You have credibility; don’t lose it.
My mentor and I talked about my presentation skills again (I was on a panel discussion recently and asked him to watch the video and give me feedback). I repeated myself too many times. So the goal is to be succinct and concise. The audience will only give me a small amount of time, space, and attention. I repeat myself for two reasons:
- Anxiety: There are two types of anxiety: situational (it’s scary to be a on a panel – who knows what they’ll ask you and if you’ll be prepared?) and internal (am I good enough, smart enough, fast enough, eloquent enough to be on this or any panel?).

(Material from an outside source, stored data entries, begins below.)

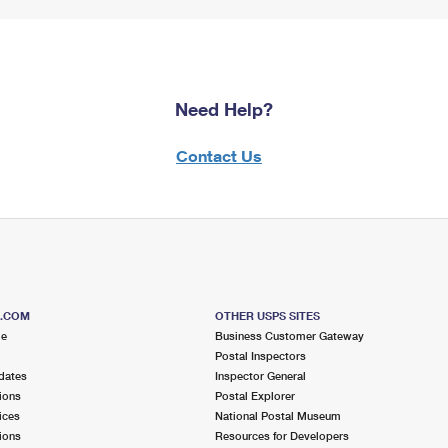
Need Help?
Contact Us
S.COM
OTHER USPS SITES
me
Business Customer Gateway
Postal Inspectors
dates
Inspector General
ions
Postal Explorer
ices
National Postal Museum
ions
Resources for Developers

- Passion: I am excited about the subject matter and reiterate points I find to be important. My mentor said, “people repeat themselves because they want to drive the point home.”
The anxiety can be overcome with the result of a calm and deliberate presentation. I will have to prepare more, relax more, think more, give myself time, and eat lunch regularly. My mentor said,
“We’re not going for 100% stress free. If we did, we would die. You need stress to stay on your toes. You want managed stress.

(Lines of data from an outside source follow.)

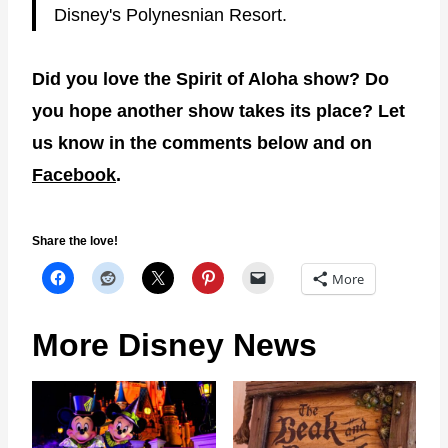
Disney's Polynesnian Resort.
Did you love the Spirit of Aloha show? Do
you hope another show takes its place? Let
us know in the comments below and on
Facebook
.
Share the love!
More
More Disney News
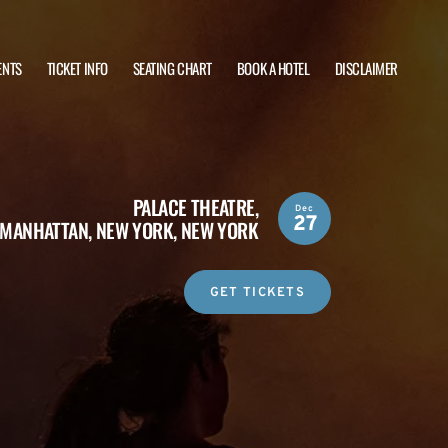
ENTS
TICKET INFO
SEATING CHART
BOOK A HOTEL
DISCLAIMER
PALACE THEATRE,
Dec
27
MANHATTAN, NEW YORK, NEW YORK
GET TICKETS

According to my mentor, the passion I have for my field of expertise is a benefit. I have such a high degree of energy and passion that it’s contagious. Don’t stop it. He said,
“Harness the passion so it becomes more powerful.”
This applies to presentations because in addition to not repeating myself, I will want to stop where the passion is greatest. Once I’ve given a great presentation, I should stop there and “put a period at the end of the sentence.” I shouldn’t go on, eventually losing the once-piqued interest of my audience. The expert has credibility, but he or she can lose credibility if anxiety and unharnessed passion get in the way.
My mentor once said,
“Awareness – the first step toward transition to change.”
He said months later,
“Take note periodically today about how you are being in the moment. Is it how you want to be? If so, take note. If not, take note. Awareness is intentional.”

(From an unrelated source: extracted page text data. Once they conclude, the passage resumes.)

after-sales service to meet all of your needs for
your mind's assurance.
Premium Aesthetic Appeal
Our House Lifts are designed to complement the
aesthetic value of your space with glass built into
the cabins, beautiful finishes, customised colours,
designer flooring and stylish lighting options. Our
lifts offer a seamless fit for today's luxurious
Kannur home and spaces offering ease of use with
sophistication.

This morning on my commute I realized I felt very anxious about the work I have to do. I have projects, but beyond projects I have goals and I feel inundated with all the expectations I have set for myself. My anxiety comes across when I speak (I speak more quickly, perhaps less intentionally, and I don’t feel my thoughts are as organized as they should be). My energy level is reduced. I cannot manage interruptions as effectively. I need to reduce my anxiety: partly in focusing more on balance, partly in the unreasonable expectations I have set for myself.